Sebagai orang tua Shasha, Shame dan Sha ki turut memohon pada Hago yu. Melihat ketulusan sang putri yang sangat mencintai suaminya, membuat Sha me terharu. Dia juga memiliki perasaan yang sama dengan Shasha. Lebih baik dia mati daripada hidup tanpa Sha ki . Entah iblis apa kau yang merasukinya saat bersikeras menentang pernikahan Shasha dengan petani itu.


"Semua sudah seperti ini yang mulia, jika anda bersedia melepaskan putriku maka pejabat ini akan selalu di pihak anda di pengadilan istana," tawar Sha ki.


Melihat situasi yang tidak berkembang sesuai keinginannya maka Hago as turut menawarkan kesetiaannya. Berdirinya Sha ki di sisi Hago yu merupakan hal yang luar biasa bagi Hago yu. Bukan Sha ki yang perlu diperhitungkan tapi Sha hori yang saat ini tengah mengatur pasukan kerajaan merupakan pion terpenting.


Jika dia berdiri di sisi Hago yu, setidaknya ia akan menjalani hidup damai tanpa ancaman dari kakaknya ini.


"Adikmu ini juga menawarkan kesetiaannya kepada mu kakak," sahut Hago as.


Hago yu terpana dengan tawaran dua kekuatan yang luar biasa di depannya. Hanya orang bodoh yang melepas kekuatan hanya untuk mendapatkan istri seorang petani. Meskipun terlihat enggan akhirnya Indra menyetujui tawaran Hago as dan Sha ki.

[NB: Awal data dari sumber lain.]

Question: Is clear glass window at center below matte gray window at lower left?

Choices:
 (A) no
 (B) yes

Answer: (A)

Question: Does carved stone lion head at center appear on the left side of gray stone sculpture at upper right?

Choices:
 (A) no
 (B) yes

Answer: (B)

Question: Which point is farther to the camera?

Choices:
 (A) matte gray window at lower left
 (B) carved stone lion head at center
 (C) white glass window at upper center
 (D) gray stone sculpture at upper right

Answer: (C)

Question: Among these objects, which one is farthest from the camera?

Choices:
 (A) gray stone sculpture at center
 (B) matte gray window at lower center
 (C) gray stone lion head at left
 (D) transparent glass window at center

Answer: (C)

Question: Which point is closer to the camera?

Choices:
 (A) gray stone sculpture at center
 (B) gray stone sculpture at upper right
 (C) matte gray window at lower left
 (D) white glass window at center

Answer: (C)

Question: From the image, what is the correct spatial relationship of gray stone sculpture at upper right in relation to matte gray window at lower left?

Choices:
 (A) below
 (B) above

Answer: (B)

"Kuharap kalian tidak mengingkari janji yang kalian buat," ucap Hago yu. Kemudian pria itu meninggalkan kediaman Sha dengan wajah penuh kemenangan.

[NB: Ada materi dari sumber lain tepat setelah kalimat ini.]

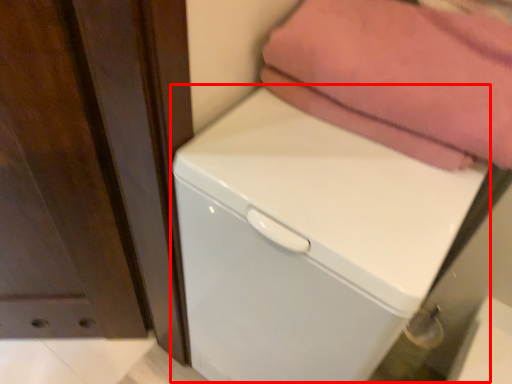 Question: From the image's perspective, where is dish washer (annotated by the red box) located in relation to towel in the image?

Choices:
 (A) below
 (B) above

Answer: (A) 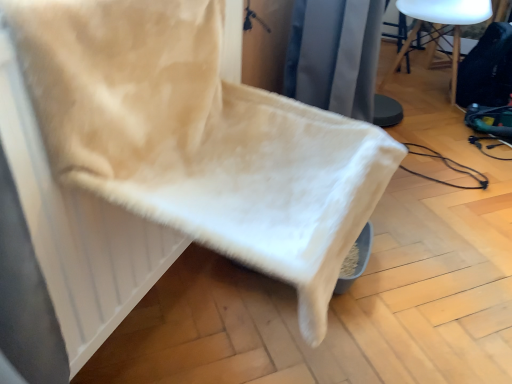 Question: Looking at the image, does white fluffy blanket at lower left seem bigger or smaller compared to black fabric chair at upper right?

Satu masalah besar telah usai. Shasha bisa tersenyum dan menatap penuh syukur pada Hago as dan Sha ki.


"Yang mulia, ayah..."


Sha me memeluk erat Shasha. "Gadis bodoh jangan menangis lagi. Berbahagialah dengan suamimu," nasehat Shame.


"Pangeran As, dengan ikrar anda untuk pangeran Hago yu maka kesempatan untuk menjadi putra mahkota jadi..." Sha ki agak ragu melanjutkan ucapannya.


"Justru dengan begini aku bisa bersantai dan menikmati hidup dari pada bertarung di pengadilan. Aku lega bisa terlepas dari ancaman pembunuhan."


Selagi mereka semua bercakap-cakap. Keempat Liu merasa bosan karena tidak mendapatkan tontonan yang seru. Awalnya mereka mengira bisa bertarung dengan pengawasan pangeran Hago yy. Tanpa di duga justru semua berakhir dengan damai.


"Kita perlu mendiskusikan tentang malam pertama dengan istri," bisik Liuka.


"Benar aku juga tak tidak mau kalah," jawab Liusa.


"Jangan bicarakan sekarang, masih ada mertua," bisik Liuchi.


"Aku tidak ingin kakak pertama menyerobot tanpa ijin kita," keluh Liuji.


"Nanti malam kita ikat kakak pertama agar tidak macam-macam," ide Liuka.


"Setuju," jawab mereka berempat.


Tiba-tiba Liuma merasakan bulu rambutnya berdiri, dia menduga jika adik-adik tengah merencanakan sesuatu padanya.


"Apalagi yang akan mereka lakukan, oh tidak."